Everia (Zealtouch AB)

Processes Personal Data on behalf of the Customer, solely to provide the Everia Services.

2. Scope of Processing

Everia provides cloud-based software for project management, software planning, documentation, collaboration, AI-assisted productivity, and related services (the "Services").

Everia processes Personal Data solely for the purpose of providing the Services in accordance with the Customer's documented instructions and this Agreement.

3. Duration

This DPA remains in effect for as long as Everia processes Personal Data on behalf of the Customer.
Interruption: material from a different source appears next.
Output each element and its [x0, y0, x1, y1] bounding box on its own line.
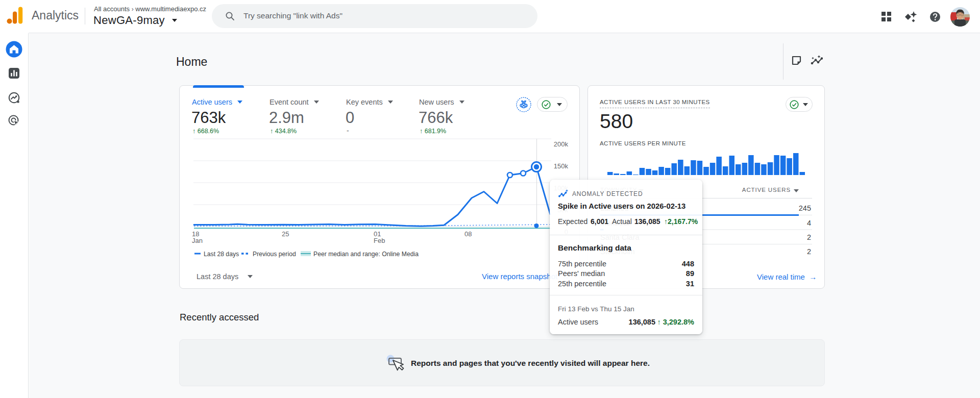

4. Categories of Personal Data

Depending on how the Customer uses the Services, Everia may process:

Account Information

Full name, email address, and company name of authorized users.

Workspace Content

The Customer determines what is stored in its workspace: project data, documentation, comments, attachments, and other content submitted by authorized users.

Technical Information

Information necessary for operating the Services: authentication information, audit logs, IP addresses, browser and device information.

AI Requests

If AI-powered features are used, prompts and related workspace content necessary to generate AI responses.

5. Categories of Data Subjects

Personal Data processed under this DPA may relate to:

Customer employees
Administrators
Contractors
Invited collaborators
Other users authorized by the Customer

6. Nature of Processing

Everia performs processing activities including:

CollectionStorageOrganizationRetrievalAuthenticationSynchronizationCollaborationSearchAI-assisted processingBackupRestorationDeletion

7. Processor Obligations

In accordance with Article 28(3) GDPR, Everia shall:

1
Process Personal Data only on documented instructions from the Customer, including with regard to transfers to third countries, unless required to do so by EU or Member State law — in which case Everia informs the Customer of that legal requirement before processing, unless that law prohibits it.
2
Immediately inform the Customer if, in Everia's opinion, an instruction infringes the GDPR or other applicable data protection law.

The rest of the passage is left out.